Rather than look to randomized polls, Masket measures the pulse of the Democratic Party through its most active members. Masket’s analysis clusters Biden behind Harris and Warren in terms of support, and brings New Jersey Senator Cory Booker closer to the front.

Masket attributed Sanders’ stunted growth to his antagonism of the party establishment.

“For people who have been actively working in the party for many years, they take that personally,” Masket said.

Other former Sanders supporters point to the party’s inability to realize his vision.

Erin Fox, a political consultant in Lansing, Michigan, said that after Sanders conceded to Clinton in 2016 he "pulled over on the side of the road and I typed in the search for my state Green Party and I joined.”

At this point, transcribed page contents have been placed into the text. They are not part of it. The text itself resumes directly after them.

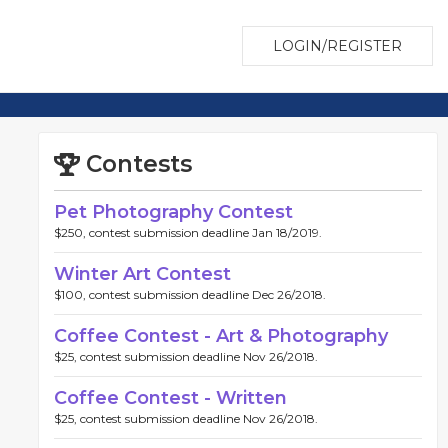
LOGIN/REGISTER
Contests
Pet Photography Contest
$250, contest submission deadline Jan 18/2019.
Winter Art Contest
$100, contest submission deadline Dec 26/2018.
Coffee Contest - Art & Photography
$25, contest submission deadline Nov 26/2018.
Coffee Contest - Written
$25, contest submission deadline Nov 26/2018.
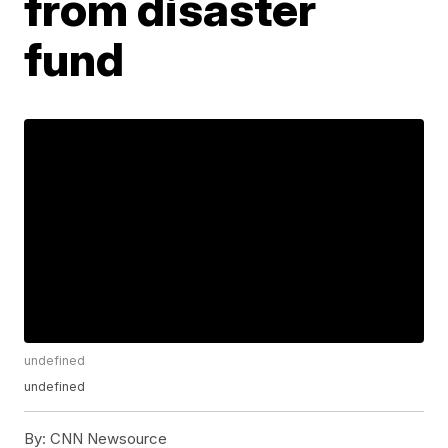
from disaster
fund
undefined
undefined
By:
CNN Newsource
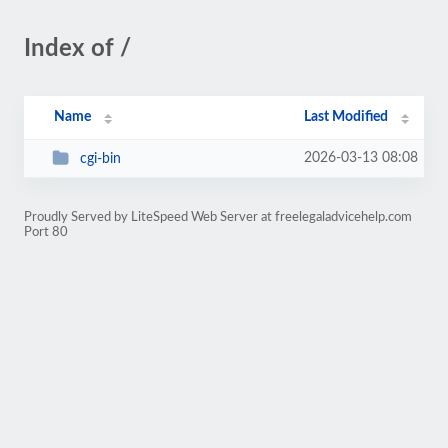
Index of /
Name
Last Modified
2026-03-13 08:08
cgi-bin
Proudly Served by LiteSpeed Web Server at freelegaladvicehelp.com
Port 80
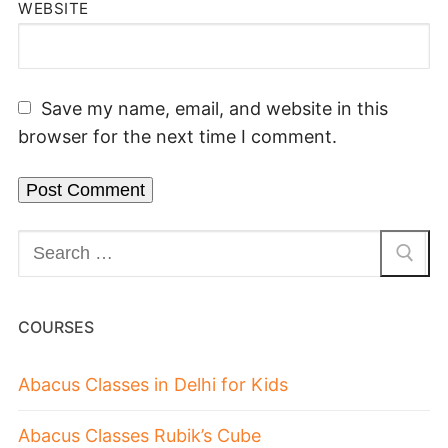
WEBSITE
Save my name, email, and website in this
browser for the next time I comment.
COURSES
Abacus Classes in Delhi for Kids
Abacus Classes Rubik’s Cube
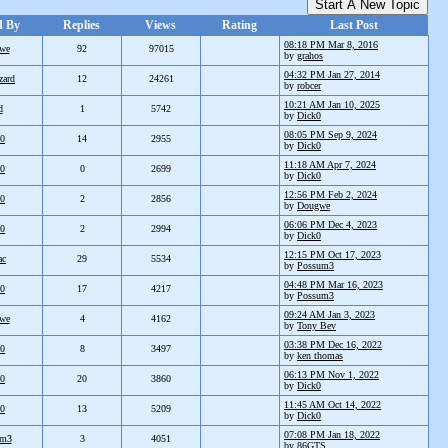
Start A New Topic
d By
Replies
Views
Rating
Last Post
08:18 PM Mar 8, 2016
we
92
97015
by
grahos
04:32 PM Jan 27, 2014
zard
12
24261
by
robcer
10:21 AM Jan 10, 2025
d
1
5742
by
Dick0
08:05 PM Sep 9, 2024
k0
14
2955
by
Dick0
11:18 AM Apr 7, 2024
k0
0
2699
by
Dick0
12:56 PM Feb 2, 2024
k0
2
2856
by
Dougwe
06:06 PM Dec 4, 2023
k0
2
2994
by
Dick0
12:15 PM Oct 17, 2023
ac
29
5534
by
Possum3
04:48 PM Mar 16, 2023
k0
17
4217
by
Possum3
09:24 AM Jan 3, 2023
we
4
4162
by
Tony Bev
03:38 PM Dec 16, 2022
k0
8
3497
by
ken thomas
06:13 PM Nov 1, 2022
k0
20
3860
by
Dick0
11:45 AM Oct 14, 2022
k0
13
5209
by
Dick0
07:08 PM Jan 18, 2022
um3
3
4051
by
86GTS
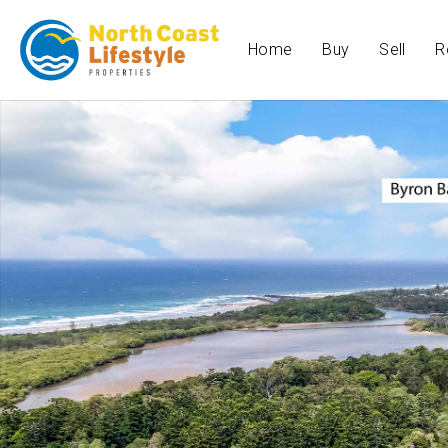
Home
Buy
Sell
R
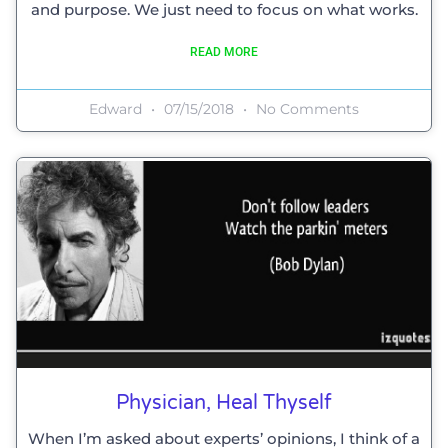
and purpose. We just need to focus on what works.
READ MORE
Edward
07/15/2018
No Comments
Physician, Heal Thyself
When I’m asked about experts’ opinions, I think of a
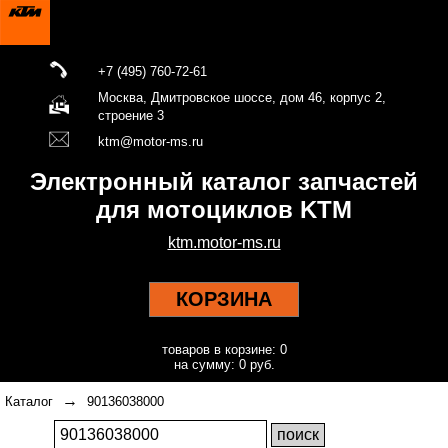
+7 (495) 760-72-61
Москва, Дмитровское шоссе, дом 46, корпус 2,
строение 3
ktm@motor-ms.ru
Электронный каталог запчастей
для мотоциклов KTM
ktm.motor-ms.ru
КОРЗИНА
товаров в корзине: 0
на сумму: 0 руб.
→
Каталог
90136038000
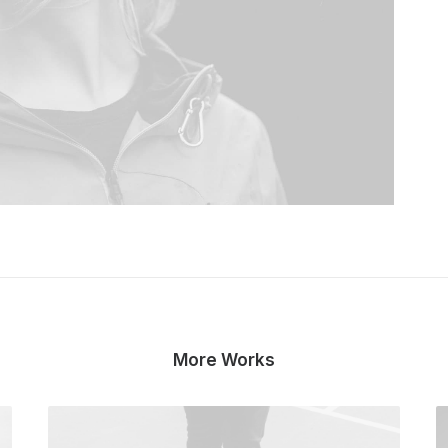
More Works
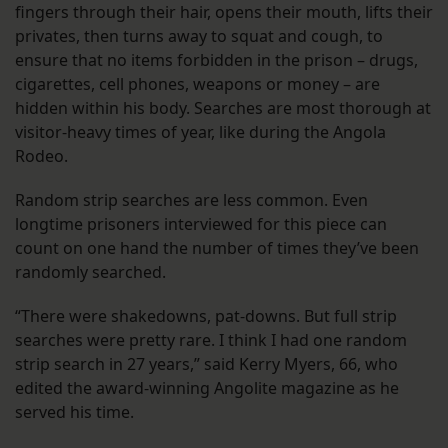
fingers through their hair, opens their mouth, lifts their
privates, then turns away to squat and cough, to
ensure that no items forbidden in the prison – drugs,
cigarettes, cell phones, weapons or money – are
hidden within his body. Searches are most thorough at
visitor-heavy times of year, like during the Angola
Rodeo.
Random strip searches are less common. Even
longtime prisoners interviewed for this piece can
count on one hand the number of times they’ve been
randomly searched.
“There were shakedowns, pat-downs. But full strip
searches were pretty rare. I think I had one random
strip search in 27 years,” said Kerry Myers, 66, who
edited the award-winning Angolite magazine as he
served his time.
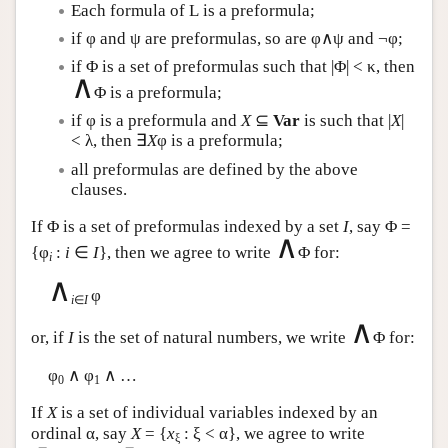
Each formula of
L
is a preformula;
if φ and ψ are preformulas, so are φ∧ψ and ¬φ;
if Φ is a set of preformulas such that |Φ| < κ, then
∧
Φ is a preformula;
if φ is a preformula and
X
⊆
Var
is such that |
X
|
< λ, then ∃
X
φ is a preformula;
all preformulas are defined by the above
clauses.
If Φ is a set of preformulas indexed by a set
I
, say Φ =
∧
{φ
:
i
∈
I
}, then we agree to write
Φ for:
i
∧
φ
i
∈
I
∧
or, if
I
is the set of natural numbers, we write
Φ for:
φ
∧ φ
∧ …
0
1
If
X
is a set of individual variables indexed by an
ordinal α, say
X
= {
x
: ξ < α}, we agree to write
ξ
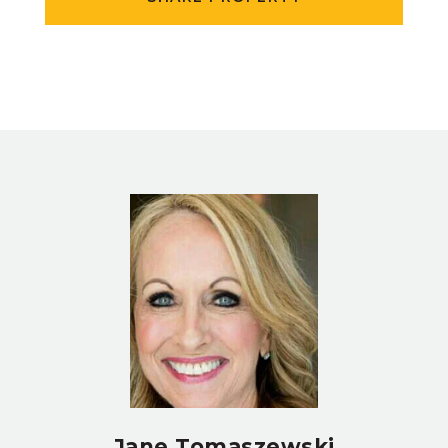
Jane Tomaszewski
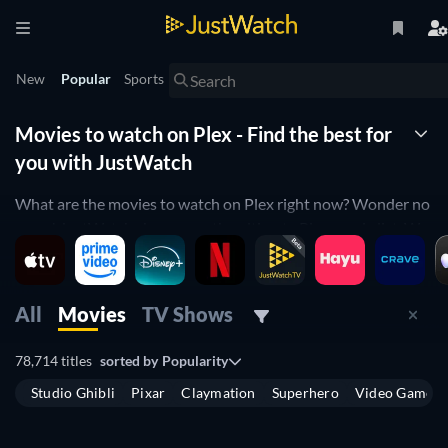
New
Popular
Sports
Movies to watch on Plex - Find the best for
you with JustWatch
What are the movies to watch on Plex right now? Wonder no
more! JustWatch shows you the ultimate Plex movie list. We
organized the movies by popularity to help you pick up the
best movies on Plex. You would rather just see horror movies
on Plex or comedy movies on Plex? Simply use our filters
All
Movies
TV Shows
below to find the one that will match your preferences. Yes,
it's that simple! Our Plex movie list is updated daily, to make
78,714 titles
sorted by
Popularity
sure you don't miss any of the good movies on Plex.
Studio Ghibli
Pixar
Claymation
Superhero
Video Game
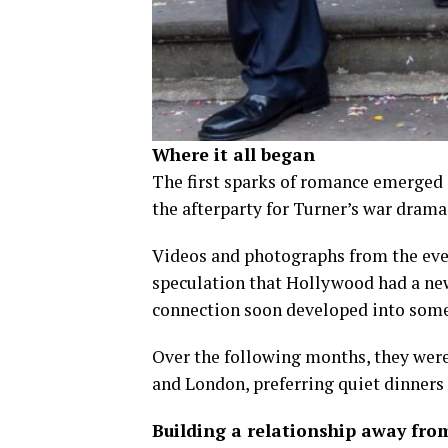
Where it all began
The first sparks of romance emerged 
the afterparty for Turner’s war drama 
Videos and photographs from the even
speculation that Hollywood had a new
connection soon developed into som
Over the following months, they wer
and London, preferring quiet dinners 
Building a relationship away fro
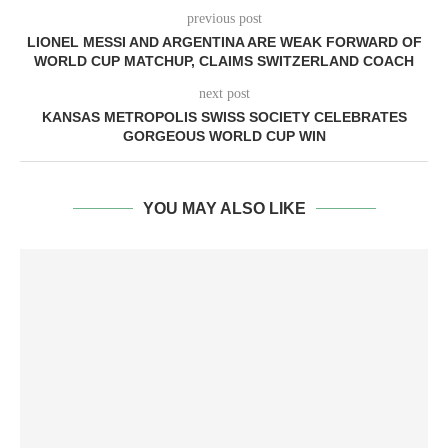
previous post
LIONEL MESSI AND ARGENTINA ARE WEAK FORWARD OF
WORLD CUP MATCHUP, CLAIMS SWITZERLAND COACH
next post
KANSAS METROPOLIS SWISS SOCIETY CELEBRATES
GORGEOUS WORLD CUP WIN
YOU MAY ALSO LIKE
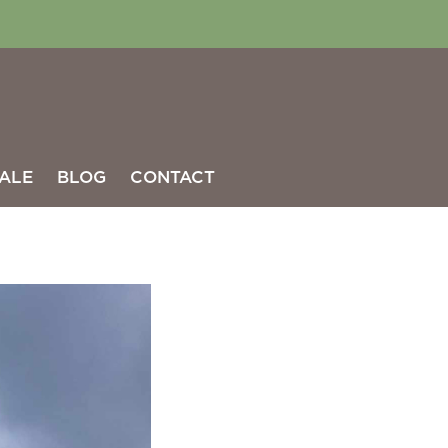
ALE
BLOG
CONTACT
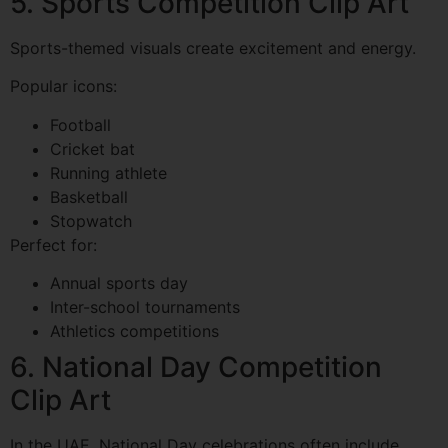
5. Sports Competition Clip Art
Sports-themed visuals create excitement and energy.
Popular icons:
Football
Cricket bat
Running athlete
Basketball
Stopwatch
Perfect for:
Annual sports day
Inter-school tournaments
Athletics competitions
6. National Day Competition
Clip Art
In the UAE, National Day celebrations often include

Fox is now helping the Green Party vet its own 2020 presidential nominees.

“A lot of folks understand that changing the party leader between a different Democrat or a different Republican doesn’t really have a dramatic effect on their lives. They realize that their problems are systemic and changing the face of the politician is cosmetic,” Fox said.

While national Democrats talk progressivism, the Green New Deal, and universal health care, Fox said the Green Party championed these ideas first.

“Unfortunately, the Democrats just don’t deliver,” Fox said. “That makes me, as a voter, distrustful of promises to fix the system moving forward and I think that we need to get some folks in there who are going to be committed to universal health care.”

Michigan went with Trump in 2016 by just 10,000 votes, breaking a six-election-long blue streak.

True progressivism, Fox said, is not likely to be found on the debate stage.

“Progressivism is being able to put partisanship aside to be able to work together on positive things that we can find consensus on to make progress for people,” he said. “I view it as a way of thinking.”

More Americans are nevertheless engaged in the process than in previous elections.

A July 18 Pew Poll reported 66% of Democrats and 64% of Republicans are following the 2020 candidates closely. In 2011, Democratic interest dropped as low as 35% in 2011 and rose to just 55% in 2015.

While candidates coming together only to disagree might not look like the picture of progress, it is exactly what democracy demands.